If you or anyone else is interested in getting funding for this kind of threat modeling, Georgetown‘s Center for Security and Emerging Technology put out a RFP for risks of internally deployed frontier models due June 30.
https://cset.georgetown.edu/wp-content/uploads/FRG-Call-for-Research-Ideas-Internal-Deployment.pdf
They imagine writing small and carefully locked-down infrastructure and allowing the AIs to interact with it.
That's surprising and concerning. As you say, if these companies expect their AIs to do end-to-end engineering and R&D tasks internally, it seems difficult to imagine how they could do that without having employee-level privileges. Any place where they don't is a place where humans turn into a bottleneck. I can imagine a few possible objections to this:
Like, to be clear, I would definitely prefer a world where these organizations wrote "small and carefully locked-down infrastructure" as the limited surface their AIs were allowed to interact with; I just don't expect that to actually happen in practice.
This still suffers from the incentive gradient pushing quite hard to just build end-to-end agents. Not only will it probably work better, but it'll be straight up cheaper and easier!
The same is true of human software developers - your dev team sure can ship more features at a faster cadence if you give them root on your prod servers and full read and write access to your database. However, despite this incentive gradient, most software shops don't look like this. Maybe the same forces that push current organizations to separate out the person writing the code from the person reviewing it could be repurposed to software agents.
One bottleneck, of course, is that one reason it works with humans is that we have skin in the game - sufficiently bad behavior could get us fired or even sued. Current AI agents don't currently have anything to gain from behaving well or lose from behaving badly (or sufficient coherence to talk about "an" AI agent doing a thing).
one reason it works with humans is that we have skin in the game
Another reason is that different humans have different interests, your accountant and your electrician would struggle to work out a deal to enrich themselves at your expense, but it would get much easier if they shared the same brain and were just pretending to be separate people.
one reason it works with humans is that we have skin in the game - sufficiently bad behavior could get us fired or even sued
I don't think this framing is at all useful. "Have skin in the game" is just a human "capability elicitation" method.
You put a human under a performance-based incentive with the hopes of obtaining better performance. If successful, the performance uplift doesn't come "from nothing". The human was always capable of performing on that level. You just made the human use more of his capabilities.
The performance limitations of current AIs are more "AI doesn't have the capabilities" than "AI is not motivated to perform and doesn't use the capabilities it has" (80% confidence).
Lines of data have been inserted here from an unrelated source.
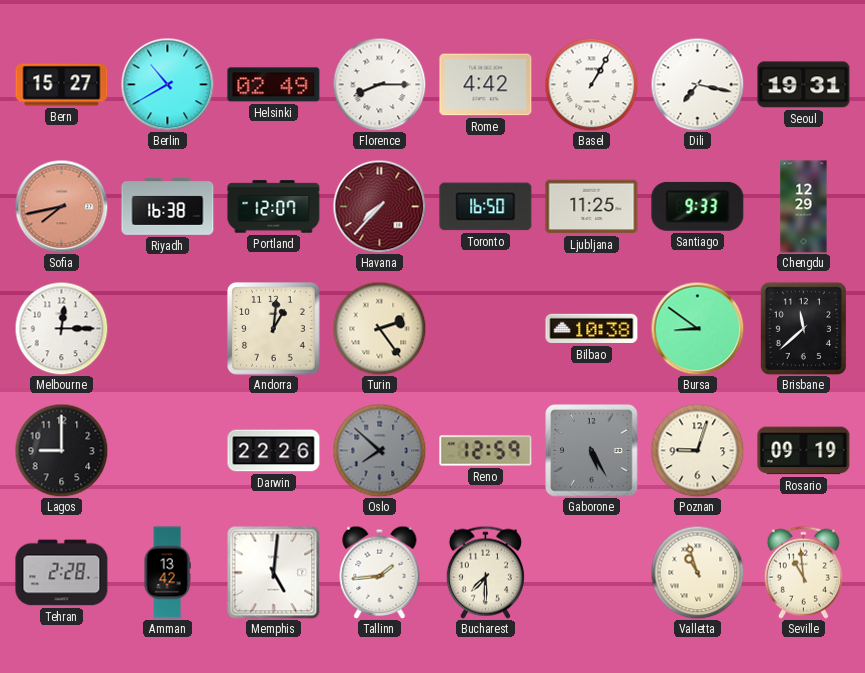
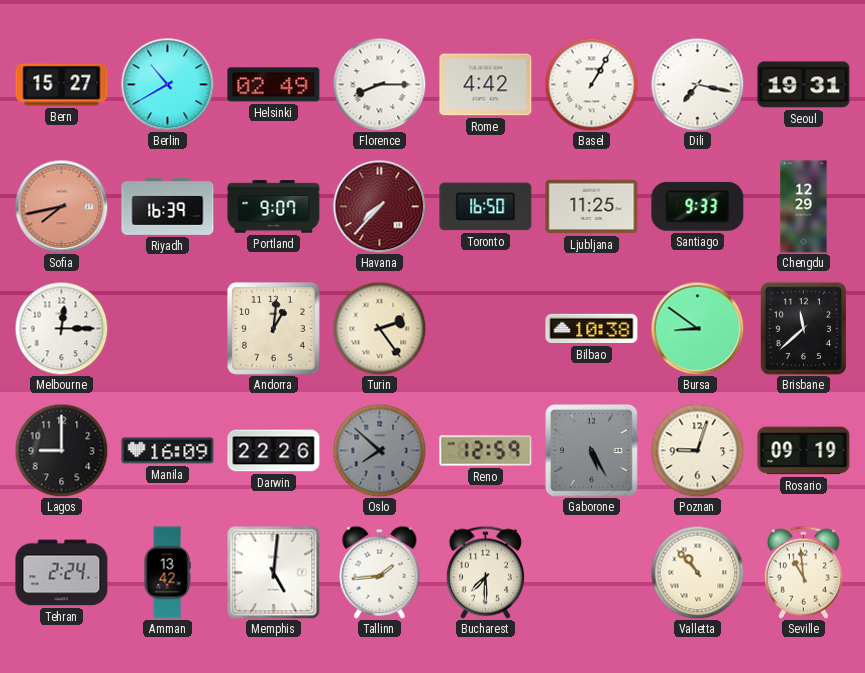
Riyadh: 16:38 -> 16:39
Portland: 12:07 -> 9:07
Manila: none -> 16:09
Tehran: 2:28 -> 2:24
Valletta: 10:57 -> 10:53
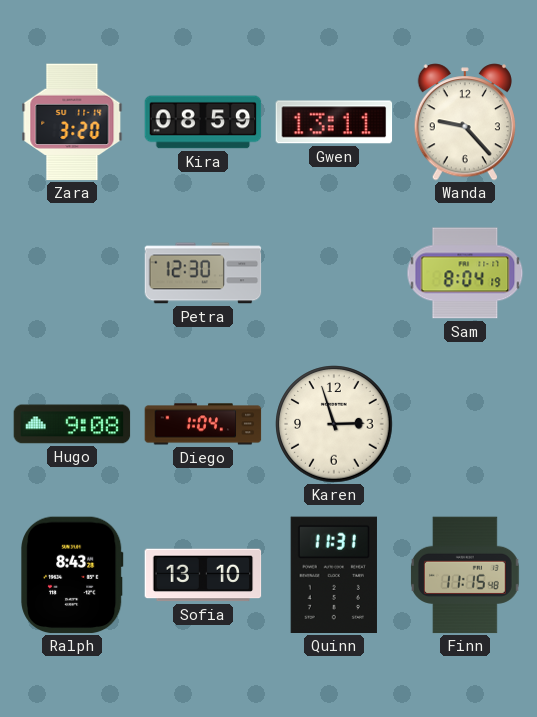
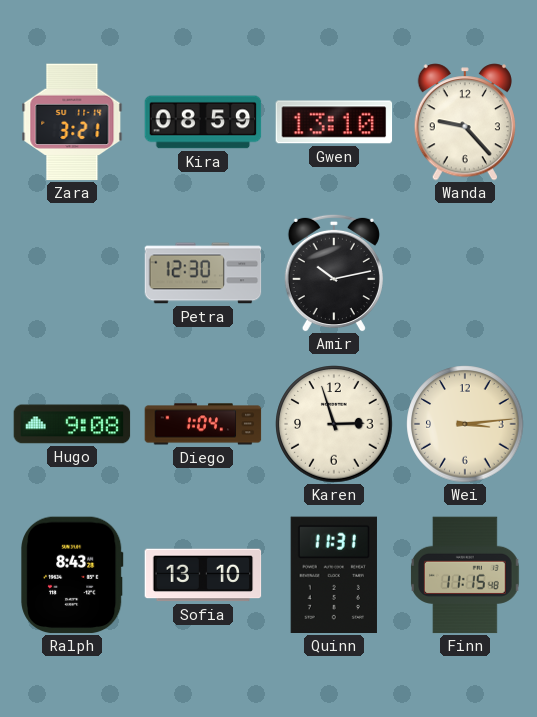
Zara: 3:20 -> 3:21
Gwen: 13:11 -> 13:10
Amir: none -> 10:13
Sam: 8:04 -> none
Wei: none -> 3:14
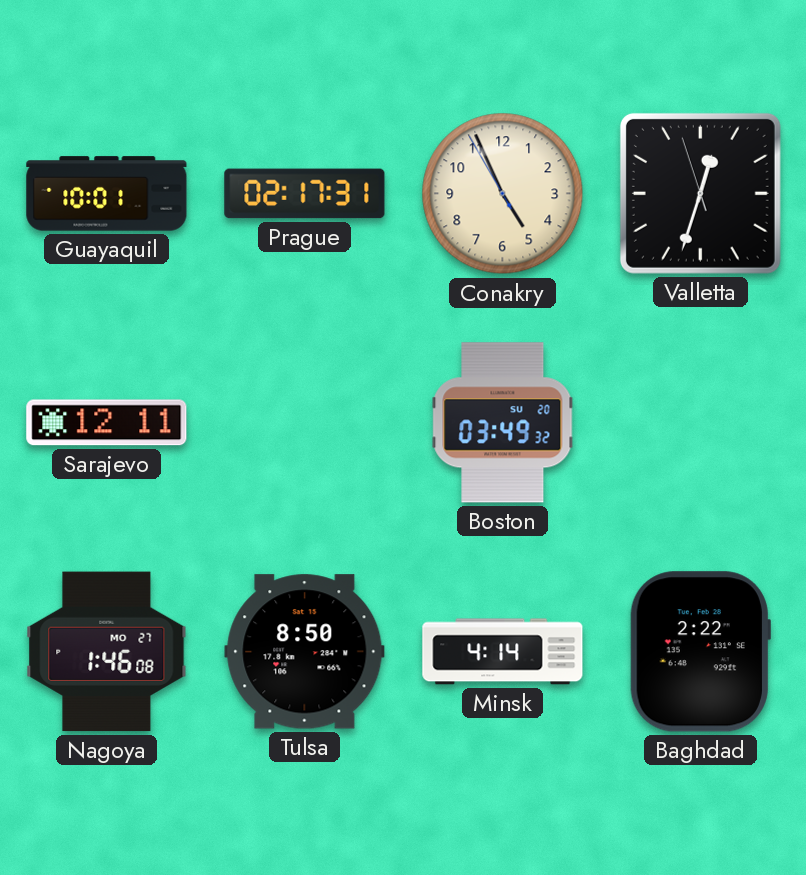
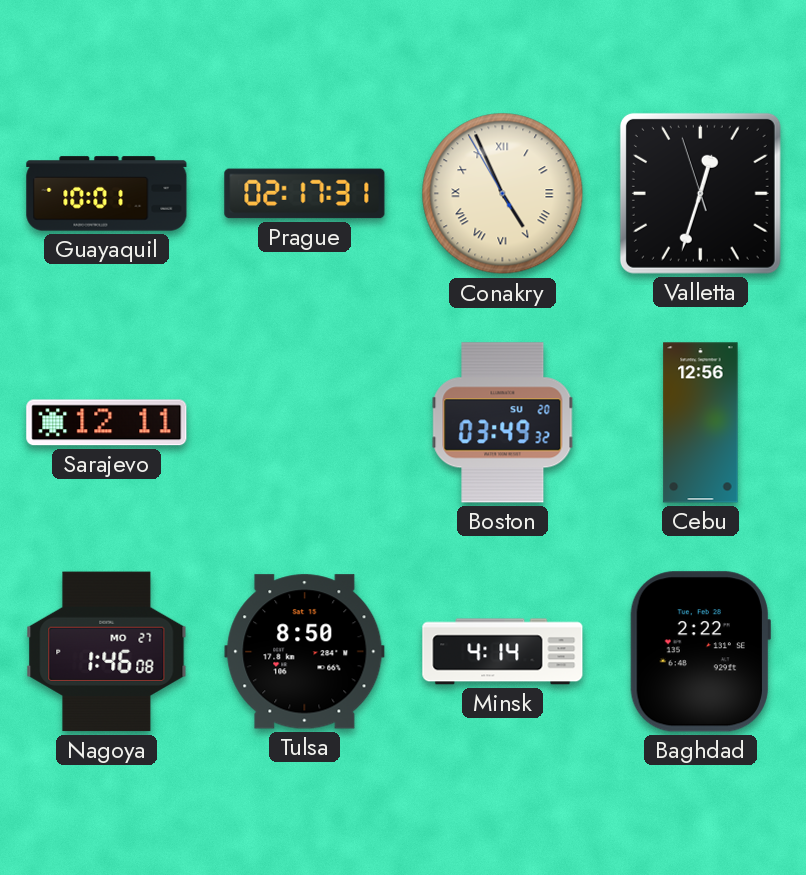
Conakry numerals: Arabic -> Roman
Cebu: none -> 12:56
If a human misbehaves badly enough on a task they will be removed from the pool of agents that will perform tasks like that in the future. Humans are playing an iterated game. Current LLM agents generally are not (notable exception: agent village).
You could of course frame the lack of persistent identity / personal resources / reputation as a capabilities problem on the AI side rather than a problem with companies expecting nonhuman minds to expose a fully human-like interface, it mostly depends on which side seems more tractable. I personally see a lot of promise in figuring out how to adapt workflows to take advantage of cheap but limited cognition - feels easier than trying to crack the reliability problem and the procedural memory problem, and there are definitely safety disadvantages in setting up your AI systems to expose a situationally aware, persistent human-like interface.
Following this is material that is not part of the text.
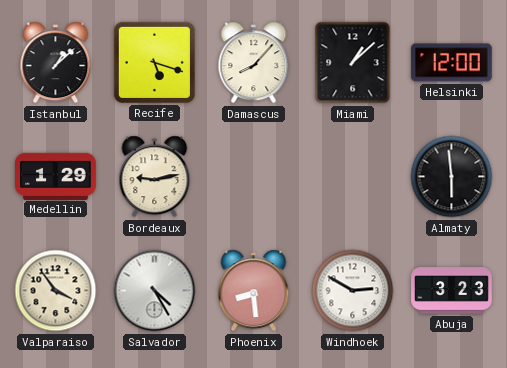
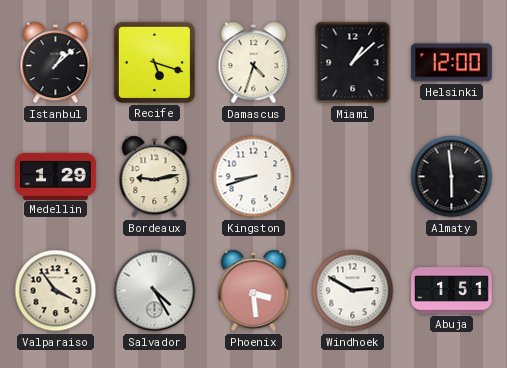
Damascus: 8:07 -> 4:33
Kingston: none -> 8:42
Phoenix: 8:29 -> 3:29
Abuja: 3:23 -> 1:51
I fail to see how the same wouldn't apply to the way LLMs are used now.
If an LLM is not up to the task, it will be augmented (prompting, scaffolding, RAG, fine tuning), replaced with a more capable LLM, or removed from the task outright.
The issue isn't that you can't "fire" an LLM for performing poorly - you absolutely can. It's that even the SOTA performance on many tasks may fall short of acceptable.
I'm not sure we disagree on anything substantive here.
If you have a team of 100 software developers each tasked with end-to-end delivery of assigned features, and one of them repeatedly pushes unreviewed and broken/insecure code to production, you can fire that particular developer, losing out on about 1% of your developers. If the expected harm of keeping that developer on is greater than the expected benefit of replacing them, you probably will replace them.
If you have a "team" of "100" AI agents "each" tasked with end-to-end delivery of assigned features, as they are currently implemented (same underlying model, shared-everything), and one instance does something bad, any mitigations you implement have to affect all 100 of them.
That seems like it produces more pressure against the "shared-everything, identical roles for all agents in the organization" model for groups of AI developers than for groups of human developers. Organizational pressures for groups of human developers already push them into specialized roles, and I expect those pressures to be even stronger for groups of AI developers. As such
They plan on trying to thread the needle by employing some control schemes where (for example) different "agents" have different permissions. i.e. a "code writing" agent has read permissions for (some parts of) the codebase, the ability to write, deploy, and test changes to that code in a sandboxed dev environment, and the ability to open a pull request with those changes.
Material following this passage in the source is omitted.